Ancak bu karar kendisine kırmızı zemin üzerine sarı yıldızı amblem olarak seçen sol tandanslı Halkın Kurtuluş Partisi tarafından Danıştay'a taşındı.

MSB'nin aldığı başörtüsü kararının iptali için idari dava açtı. 

Bu davada bugün yeni bir gelişme yaşandı. Danıştay Savcısı, davaya ilişkin esas hakkındaki mütalaasını verdi.

“DİNSEL AİDİYETLERİNİ HİÇBİR ŞEKİLDE BELLİ ETMEMESİ GEREKİR”

Savcı mütalaasında şu ifadeleri kullandı:

“Anayasanın 2. maddesinde, Türkiye Cumhuriyetinin başlangıçta belirtilen temel ilkelere dayanan demokratik, laik ve sosyal bir hukuk devleti olduğu belirtilmiştir.
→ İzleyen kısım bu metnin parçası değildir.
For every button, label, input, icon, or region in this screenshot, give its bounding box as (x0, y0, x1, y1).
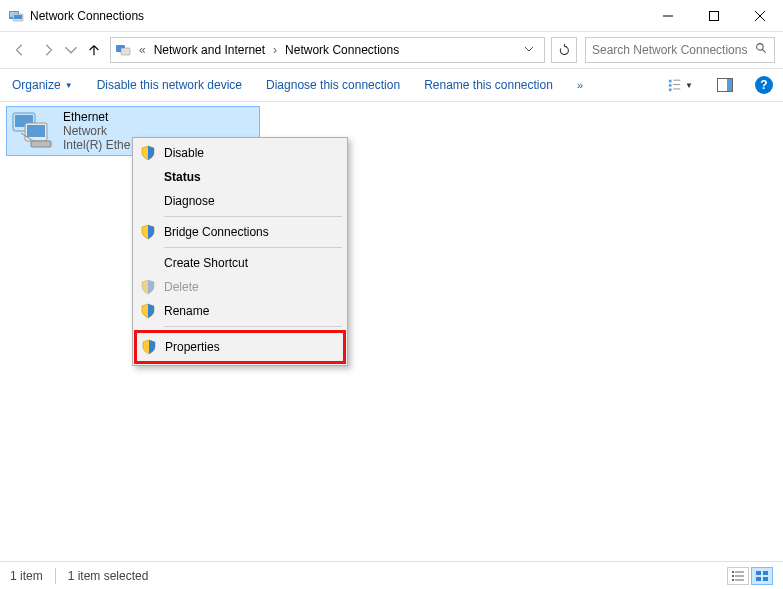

Kamu hizmetinde 'laiklik ilkesi' tarafsızlık ilkesinin bir unsuru olup, dinsel alanda tarafsızlık, laiklik olarak da tanımlanabilir.

Tarafsızlık, kamu hizmetine hakim olan temel ilkelerden biridir. İdareye yüklenmiş bir ödev niteliğini taşıyan tarafsızlık ilkesi ile kamu hizmetini yürüten personele siyasi, sosyal ve dinsel eğilimlerini dışa yansıtmama yükümlülüğü getirilmiş, kamu hizmetinin düzenli ve her türlü kuşkudan uzak bir şekilde yürütülmesi amaçlanmıştır.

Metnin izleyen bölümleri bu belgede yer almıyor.